The airstrip is a good 50-minute walk up the mountain slopes. The women would time their arrival for just after sunrise. Unless it was raining heavily, I’d leave my house as soon as I awoke. The walk was glorious: the quiet of the cool morning, the fog on the trees and dotting the terrain, the coming of the sun and change from grey to green. (That’s if I got up before sunrise.)
After buying my weekly supply of local food--having spent the equivalent of a dollar or two, depending on how much food was available--I would normally stop at the Dutch doctor’s house on my way home. They lived at the health centre, halfway between the school and the airstrip. Marie-Louise was busy making preparations to go to Aitape to help the survivors, so Jacco and I spent the morning drinking coffee and listening to reports on the radio from the one mission station with a functioning radio.
That was in the village of Malol, where the sister reported destroyed houses and floating bodies. Malol is on the coast north of the town of Aitape. We called Aitape a town, but the town centre had a post office, some government offices, and a handful of stores. Aitape was our district capital, located about 30 miles from Lumi. It’s as close as the ocean gets to Lumi, but there’s no road, so getting there entails either a rugged two-day hike or an expensive flight. I remember stepping off the plane after my first three months at school and practically running to the one real grocery store, all the while thinking, “This is civilization.”
Reports wandered in that morning.

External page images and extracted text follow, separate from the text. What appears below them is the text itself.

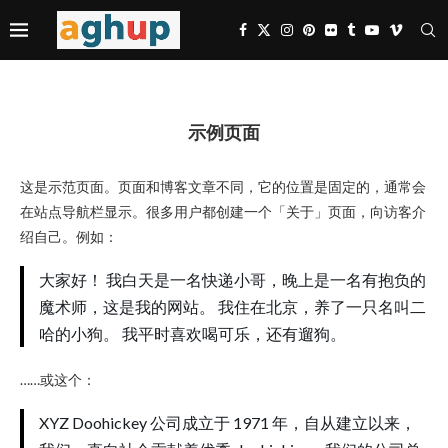
示例页面
这是示范页面。页面和博客文章不同，它的位置是固定的，通常会
在站点导航栏显示。很多用户都创建一个「关于」页面，向访客介
绍自己。例如：
大家好！ 我白天是一名快递小哥，晚上是一名有抱负的
魔术师，这是我的网站。 我住在北京，养了一只名叫二
哈的小狗。 我平时喜欢喝可乐，还有遛狗。
……或这个：
XYZ Doohickey 公司成立于 1971 年，自从建立以来，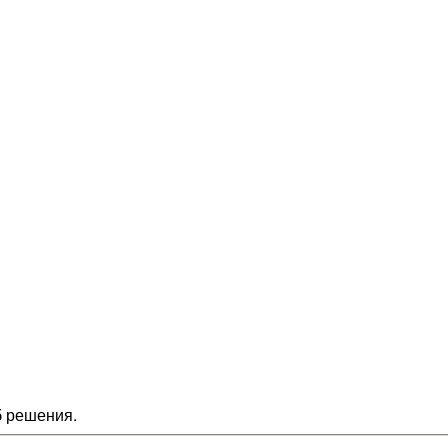
б решения.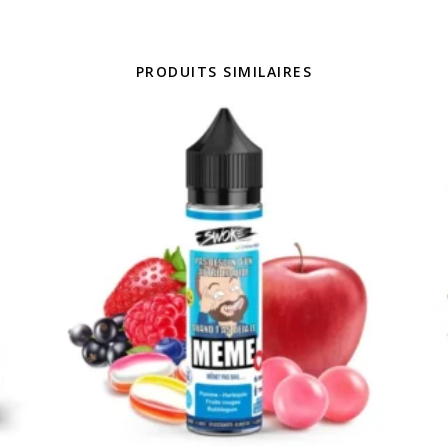
PRODUITS SIMILAIRES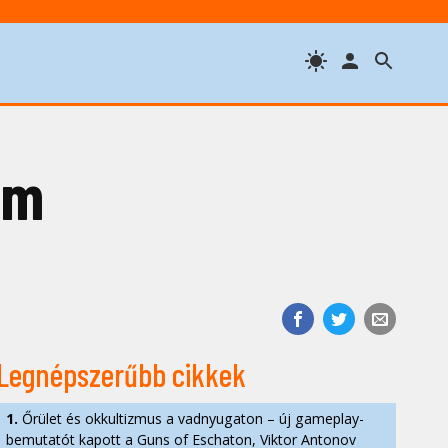
om
Legnépszerűbb cikkek
1.
Őrület és okkultizmus a vadnyugaton – új gameplay-
bemutatót kapott a Guns of Eschaton, Viktor Antonov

Around noon, we heard from someone who had walked from Malol towards Arap. Damage there was even greater. Arap lies on a spit of land between the Pacific Ocean and the Sissano Lagoon.
To the north, on a longer spit, lies Warapu. And where that spit becomes ground again lies the village of Sissano, where my thoughts had already flashed to. You see, I had already figured it had been hit hard.
It was the home of one of my favorite students...Philomina Snapi.
She was an eighth grader last year. She was in my homeroom class, and she was a good student, attentive, hardworking and bright. She was generally quiet and well-behaved in class, but she liked to laugh and occasionally got in trouble for it. She was tall and skinny by Lumi standards, average and anorexic by ours. She liked sports and was particularly good at basketball. She worked for me in the library and was a voracious reader. The first thing you might notice about her would be the flower-shaped tattoos on her cheeks. Facial tattoos were commonly used as decorations by PNG women. Filo’s face needed no decoration; she was beautiful.
Because she came from far away, she couldn’t go home even on the weekends, so she spent a lot of time in the library and on the basketball court. I taught a group of students to play tennis, and Filo was a quick learner. We also played cards and games in the library at night. I craved this informal time with my students, away from the classroom.
Just before the holiday, Philomina received a letter from her father, which said they didn’t have money for a plane ticket and she would have to stay in Lumi for the holiday. She was disappointed. She tried to sneak off with some friends, but I caught her. For reasons of safety, female students are supposed to stay at the school.
When I returned from my holiday trip, the first thing the remaining girls told me was that Filo’s ticket had come just after I had left and she had gone home to Sissano. The urgency of the message showed me how excited she had been. Her timing wasn’t so great, though.
I’m not very knowledgeable about tsunamis, but I will share some of the things I heard about it. Apparently, the epicenter of the earthquake was very close to shore. The underwater shake caused a massive disturbance in the water, which caused a destructive series of three giant waves.
The largest was 10 metres high, the others five and three. The bush material houses were no match. The wave hit just after sundown, when most people were in the village preparing for the evening meal. Young kids and the elderly were particularly vulnerable.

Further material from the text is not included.